具階梯式結構背板之電容式麥克風的理論與模型

Abstract

隨著近年來行動電子產品的流行，如筆記型電腦和智慧型手機等，微機電麥克風具有體積小與高性能的特性，非常適合應用於消費性電子產品中。微機電麥克風的結構包括振膜、背板孔洞、空氣間隔與背腔，本研究以等效的機械模型方式描述麥克風振膜的振動行為，並結合電容的電靈敏度完成電容式麥克風的模型。本研究透過最佳化背板電極的分布面積來提升傳統平坦式背板結構電容式麥克風的性能，包含麥克風的靈敏度、訊雜比與總諧波失真，並且提出一階梯式結構的背板，藉由改變階梯式結構的幾何尺寸，研究其對麥克風性能的影響，對於階梯背板的結構進行最佳化，以得到最佳的麥克風性能，並且比較階梯式背板結構與傳統平坦式背板結構對於麥克風性能的影響。

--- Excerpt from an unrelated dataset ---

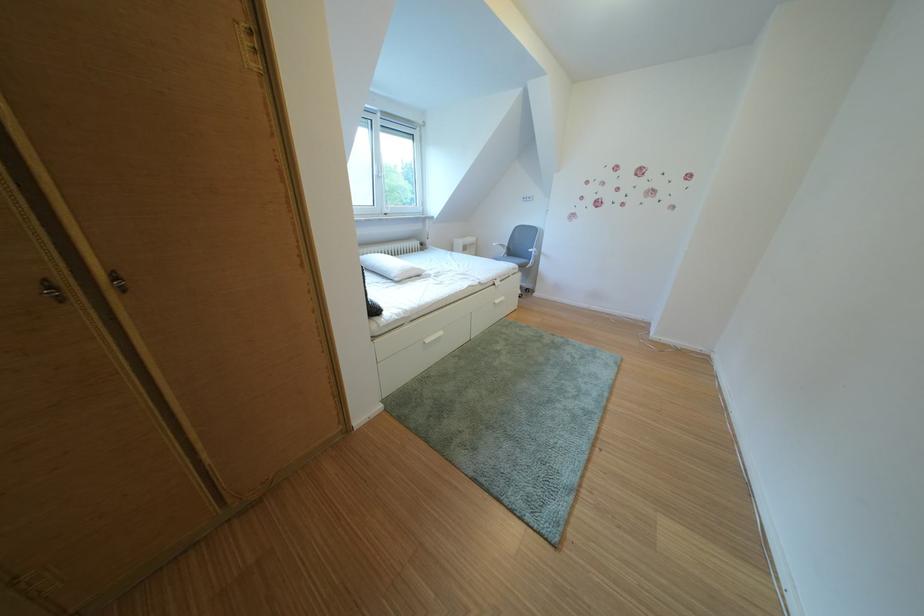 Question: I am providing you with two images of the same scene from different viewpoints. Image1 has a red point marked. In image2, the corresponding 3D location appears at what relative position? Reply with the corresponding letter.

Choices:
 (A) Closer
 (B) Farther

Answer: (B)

In recent years, the mobile devices are popular such as notebooks and smart phones. MEMS microphones with small size and high performance are ideal for consumer electronics products. MEMS microphone’s structure including the diaphragm, the acoustic holes of backplate, the air gap and the back chamber. This study describes vibration behavior of the microphone diaphragm by the equivalent mechanical model and combines the electrical sensitivity of the capacitance to complete the condenser microphone model. This study improve the microphone performance including the sensitivity, signal-to-noise ratio and total harmonic distortion by optimizing the electrode area of the backplate. We present a stepped structure of the backplate, and study the effects of the microphone performance by changing the geometry of the stepped structure. We optimize the geometry of the stepped structure to get the best performance of the microphone, and compare the microphone performance between the stepped backplate and the traditional flat backplate.